Para todos os que arriscaram ler para lá do título deste artigo, faço duas declarações: primeiro, como é óbvio, existem perdas reais de água nas redes de abastecimento. Segundo, não são 30% como tem sido publicitado nos órgãos de comunicação social e depois tão partilhado nas diversas redes sociais.

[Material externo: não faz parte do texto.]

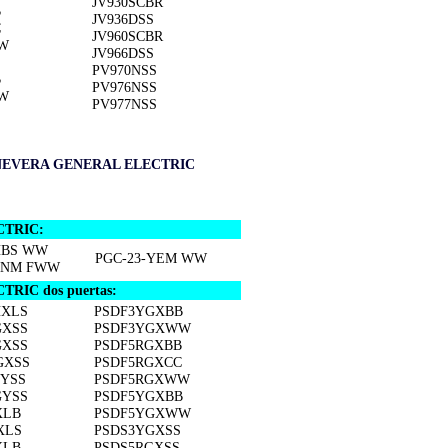
JV930SCBR
B
JV936DSS
C
JV960SCBR
W
JV966DSS
PV970NSS
B
PV976NSS
W
PV977NSS
NEVERA GENERAL ELECTRIC
CTRIC:
HBS WW
PGC-23-YEM WW
NNM FWW
TRIC dos puertas:
HXLS
PSDF3YGXBB
GXSS
PSDF3YGXWW
GXSS
PSDF5RGXBB
GXSS
PSDF5RGXCC
YSS
PSDF5RGXWW
GYSS
PSDF5YGXBB
XLB
PSDF5YGXWW
XLS
PSDS3YGXSS
XLB
PSDS5RGXSS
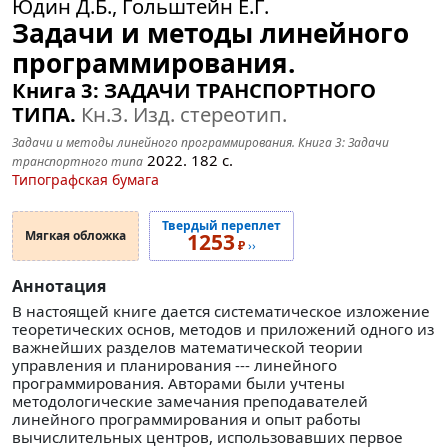
Юдин Д.Б., Гольштейн Е.Г.
Задачи и методы линейного
программирования.
Книга 3: ЗАДАЧИ ТРАНСПОРТНОГО
ТИПА.
Кн.3. Изд. стереотип.
Задачи и методы линейного программирования. Книга 3: Задачи
2022.
182
с.
транспортного типа
Типографская бумага
Твердый переплет
Мягкая обложка
1253
₽
››
Аннотация
В настоящей книге дается систематическое изложение
теоретических основ, методов и приложений одного из
важнейших разделов математической теории
управления и планирования --- линейного
программирования. Авторами были учтены
методологические замечания преподавателей
линейного программирования и опыт работы
вычислительных центров, использовавших первое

É importante, para sermos sérios na análise deste tema tão sensível e atualmente na agenda mediática, termos a noção de dois conceitos fundamentais e que estão na base desta confusão e respetivas conclusões erradas. O conceito de Água Não Faturada (ANF) e o conceito de Perdas Reais nas redes de abastecimento de água, conforme se encontra definido pela ERSAR – Entidade Reguladora dos Serviços de Água e Resíduos que determina que o indicador Água Não Faturada tem como objetivo determinar o nível de perdas económicas e físicas correspondentes à água que, apesar de ser captada, tratada, transportada, armazenada e distribuída, não chega a ser faturada aos utilizadores, o que não quer, necessariamente, significar que seja água desperdiçada. O indicador Perdas Reais na rede destina-se a avaliar a eficiência na utilização de recursos ambientais, pela determinação do nível de perdas reais em função do comprimento da rede, para sistemas dispersos (n.º de ramais /Km £ 20) ou em função do n.º de ramais e é uma variável que integra o indicador Água Não Faturada. Logo, o valor das Perdas Reais será sempre inferior ao valor da Água Não Faturada.

Os 30% que são divulgados como Perdas Reais na rede referem-se à Água Não Faturada. E porquê que isto é importante?

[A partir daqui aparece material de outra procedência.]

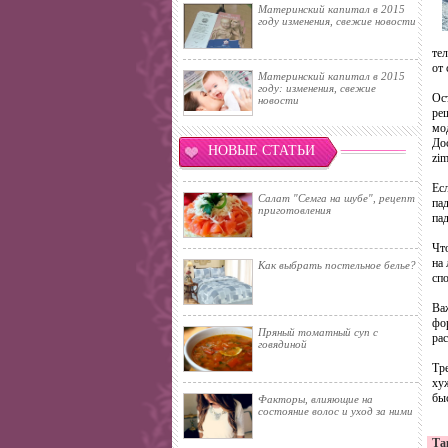
Материнский капитал в 2015
году изменения, свежие новости
тел
от 
Материнский капитал в 2015
году: изменения, свежие
Ост
новости
ре
мо
Дос
НОВЫЕ СТАТЬИ
zim
Есл
Салат "Семга на шубе", рецепт
пад
приготовления
па
Что
на
Как выбрать постельное белье?
сп
Ва
фо
Пряный томатный суп с
рас
говядиной
Тр
хуж
бы
Факторы, влияющие на
состояние волос и уход за ними
Та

É importante porque a abordagem na resolução desses dois problemas é diferente. No caso da Água Não Faturada passa por identificar, não só as Perdas Reais na rede, mas também pontos de autoconsumo dos Municípios que não são medidos nem controlados e clientes que não pagam o consumo de água montando contadores para os faturar. De referir que, em 2016, a Água Não Faturada a nível nacional era de 29,8%, sendo em 2020 de 28,7%, confirmando que muito pouco tem sido feito nesta matéria e que das 233 entidades gestoras existentes, apenas 14% apresentam uma qualidade do serviço boa (abaixo de 20%), havendo um Município com 70% de Água Não Faturada. No Algarve, o pior resultado é de 57,7%. Já o combate às Perdas Reais na rede deve ser feito através de um investimento regular na manutenção e reabilitação das condutas, que começa por um levantamento topográfico que permita um melhor conhecimento da rede. Enquanto o índice de conhecimento da rede teve uma evolução positiva discreta, o indicador de reabilitação de condutas manteve-se estável em 0,6 entre 2016 e 2020, um valor considerado insatisfatório e estando 40% abaixo do mínimo necessário. Cerca de 55 Municípios assumem não realizar qualquer investimento na rede de águas.

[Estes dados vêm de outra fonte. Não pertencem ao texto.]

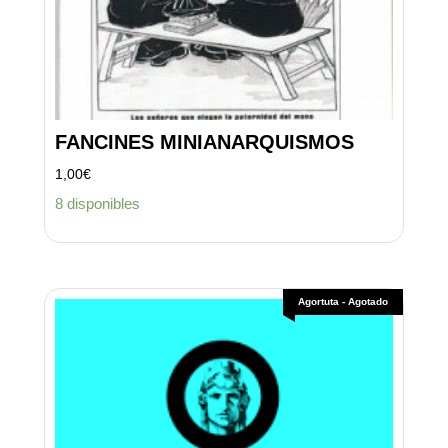
FANCINES MINIANARQUISMOS
1,00
€
8 disponibles
Agortuta - Agotado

Segundo o RASARP2020 (Relatório Anual dos Serviços de Águas e Resíduos em Portugal), o indicador de Água Não Faturada é de 28,7% e as Perdas Reais na rede rondam os 21%. Estes dados e esta transparência referem-se aos consumos no Setor Urbano que tem um peso relativo de 19,6% do consumo de água em Portugal. Sei que muito ainda está por fazer, mas seria interessante ter este escrutínio e dados sobre o Setor Agrícola que representa 75% e que não possuímos este nível de informação. Pensem nisto.

Carlos Manso é Economista e Membro da Direção Nacional da Ordem dos Economistas

Nota: Este artigo apenas reflete a opinião pessoal e técnica do Autor e não a opinião ou posição das entidades com quem colabora ou trabalha.